Mężczyzna pochodzi z Małopolski. Kilka miesięcy temu przyjechał do rodziny do Będzina na Śląsku. Tam miał szukać pracy. W wolnym czasie szukał rozrywki w Internecie.
- Na jednym z portali społecznościowych zalogował się jako 12-latka i zaczął nawiązywać kontakty z dziewczynkami w podobnym wieku. Prosił je o przesyłanie roznegliżowanych zdjęć. Tłumaczył, że sam takie robi i może też im zrobić – opowiada asp. Paweł Łotocki, rzecznik będzińskiej policji.

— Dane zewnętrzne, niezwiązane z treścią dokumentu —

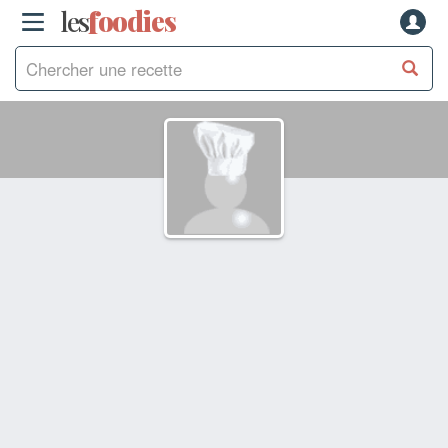
les
f
o
odies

Część dziewczynek przesłała takie fotografie. Mężczyzna chciał się też spotkać z nastolatkami. Obiecywał do nich pojechać. Te nie chciały jednak się widywać.
Policjanci monitorujący Internet natrafili na wpisy „dwunastolatki" i zaczęli badać sprawę. Szybko odkryli, że to nie dziecko stoi za takimi wpisami, a dorosły mężczyzna.
Śledztwo w tej sprawie prowadziła policja w Będzinie pod nadzorem prokuratury. W sumie mundurowi dotarli do 20 poszkodowanych dziewcząt poniżej 20 roku życia.